IENG562 Systems Simulation (3,0) 3
The design and analysis of simulation models. The use of simulation for estimation, comparison of policies, and optimization. Variance estimation techniques including the regenerative methods, time series methods, and batch means. Variance reduction. Statistical analysis of output of simulations, applications to modeling stochastic systems in Industrial Engineering and Operations Research.
IENG581 Design and Analysis of Experiments (3,0) 3
The simple comparative experiments, experiments with a single factor, fixed effect and random effect models, model adequacy checking, choice of sample size, randomized blocks and latin squares design, incomplete block design, factorial designs, rules for sums of squares and expected mean squares, fractional factorial designs and regression analysis. Moreover, the statistical package for social sciences (SPSS) will be introduced.
IENG583 Advanced Statistics (3,0) 3
Sampling distributions; Point estimation; Measures of goodness estimators; Methods of estimation; Sample size determination; Confidence intervals; Sufficient Statistics; Rao-Blackwell theorem; Hypothesis testing; Errors of type I & II; power of a test; p-values; Neyman-Pearson Theory; Likelihood ratio test; Some commonly used tests for means, variances and for ratio of variance etc.; Method of least squares; Curve fitting; Regression analysis; Some commonly used non-parametric tests for randomness, independence etc.; Goodness-of-fit tests; Sequential tests of hypothesis; Use of order statistics to find statistical intervals etc. Use of computer packages.
IENG584 Advanced Quality Engineering (3,0) 3
This course is designed to introduce a conceptual and practical notion of advanced quality control in engineering. It also provides students with methods and philosophy of statistical process control. The course contents include introduction to advanced quality control and improvement concepts in production processes, control charts for variable and attributes, cumulative sum control charts, economic design of control charts, fractional factorial experiments for process design, process optimization with designed experiments, advanced acceptance sampling techniques and lot-by-lot acceptance sampling for attributes.

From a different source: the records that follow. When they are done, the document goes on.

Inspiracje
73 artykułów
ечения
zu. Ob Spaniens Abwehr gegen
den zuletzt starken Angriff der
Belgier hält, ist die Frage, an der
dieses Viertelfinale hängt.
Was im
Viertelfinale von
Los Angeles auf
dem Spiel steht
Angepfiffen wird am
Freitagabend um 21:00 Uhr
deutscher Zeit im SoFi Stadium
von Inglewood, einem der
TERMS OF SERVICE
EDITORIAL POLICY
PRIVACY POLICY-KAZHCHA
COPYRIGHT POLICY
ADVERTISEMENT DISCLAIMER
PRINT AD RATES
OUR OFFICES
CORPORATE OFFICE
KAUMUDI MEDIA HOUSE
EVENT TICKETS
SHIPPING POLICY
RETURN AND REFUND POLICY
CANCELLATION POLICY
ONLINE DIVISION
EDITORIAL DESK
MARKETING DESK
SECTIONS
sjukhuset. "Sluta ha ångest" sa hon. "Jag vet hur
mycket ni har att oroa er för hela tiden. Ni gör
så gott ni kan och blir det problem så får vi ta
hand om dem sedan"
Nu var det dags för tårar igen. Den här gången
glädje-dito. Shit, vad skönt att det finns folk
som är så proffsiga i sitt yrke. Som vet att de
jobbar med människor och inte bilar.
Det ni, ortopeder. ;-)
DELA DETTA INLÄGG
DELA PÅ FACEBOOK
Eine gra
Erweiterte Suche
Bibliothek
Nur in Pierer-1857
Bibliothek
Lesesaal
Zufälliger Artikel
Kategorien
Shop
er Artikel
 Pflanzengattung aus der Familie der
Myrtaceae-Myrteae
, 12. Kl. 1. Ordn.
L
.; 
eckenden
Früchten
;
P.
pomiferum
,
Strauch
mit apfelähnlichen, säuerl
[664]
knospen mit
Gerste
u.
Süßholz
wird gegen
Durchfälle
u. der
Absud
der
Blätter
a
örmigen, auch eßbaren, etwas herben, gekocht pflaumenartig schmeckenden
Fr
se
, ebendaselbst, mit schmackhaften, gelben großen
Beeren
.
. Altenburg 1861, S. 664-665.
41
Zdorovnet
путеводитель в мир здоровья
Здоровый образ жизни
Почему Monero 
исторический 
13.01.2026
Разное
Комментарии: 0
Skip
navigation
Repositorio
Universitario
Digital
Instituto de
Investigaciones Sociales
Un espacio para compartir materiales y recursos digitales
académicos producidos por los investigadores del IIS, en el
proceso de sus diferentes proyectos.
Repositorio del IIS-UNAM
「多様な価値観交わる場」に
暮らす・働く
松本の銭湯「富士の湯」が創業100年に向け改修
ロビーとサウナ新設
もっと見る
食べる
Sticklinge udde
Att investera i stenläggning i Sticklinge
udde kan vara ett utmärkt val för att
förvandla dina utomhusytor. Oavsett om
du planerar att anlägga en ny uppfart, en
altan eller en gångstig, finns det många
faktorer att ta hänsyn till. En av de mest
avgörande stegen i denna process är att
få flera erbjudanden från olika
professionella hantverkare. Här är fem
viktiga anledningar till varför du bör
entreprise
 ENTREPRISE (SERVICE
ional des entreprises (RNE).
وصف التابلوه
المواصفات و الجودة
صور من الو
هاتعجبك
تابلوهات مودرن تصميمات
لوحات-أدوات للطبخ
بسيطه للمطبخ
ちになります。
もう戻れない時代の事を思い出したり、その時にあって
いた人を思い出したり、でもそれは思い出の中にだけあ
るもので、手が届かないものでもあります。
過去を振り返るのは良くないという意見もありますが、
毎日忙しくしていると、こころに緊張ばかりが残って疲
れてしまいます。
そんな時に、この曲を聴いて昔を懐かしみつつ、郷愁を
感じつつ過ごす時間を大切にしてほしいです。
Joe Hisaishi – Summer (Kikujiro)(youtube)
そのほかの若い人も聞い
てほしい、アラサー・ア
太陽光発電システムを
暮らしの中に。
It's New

IENG585 Advances in Forecasting (3,0) 3
Planning and forecasting; Measures of forecast errors; Correlation, covariances, autocorrelations and autocorrelation function and their use pattern recognition; Smoothing methods; Decomposition methods and seasonal indices; Methods for trend and seasonal patterns including differences, double smoothing, Holt & Winter methods; Fourier series forecast analysis; Box-Jenkins ARIMA methods and their applications; ARIMA intervention analysis and transfer functions; Econometric methods; Multiple regression; Cyclic methods; Technological forecasting; Use of neural networks, expert systems and genetic algorithm in forecasting. Mini-case studies and software packages.
IENG586 Reliability Engineering (3,0) 3
Reliability and maintainability. Basic reliability models. Maintainability. Availability. Reliability testing. Implementation and Case studies.
IENG596/597 Special Topics in Industrial Engineering – I / II (3,0) 3
Recent advances in selected topics in industrial engineering will be covered. The topics and the contents of the course will depend on the course instructor and will be announced in the beginning of each semester.
IENG598 Graduate Research Seminar 0
This course is designed to orient the students for research by emphasizing reading, comprehension, discussion and performing exercises on IE/OR problem areas. For this purpose, each student is required to choose an IE/OR topic that is suitable to his/her academic background and interests, study this topic under the guidance of faculty members, make a literature survey, and point out the relevant further research areas. Throughout this course each student is also required to read and study some technical papers and give a series of seminars.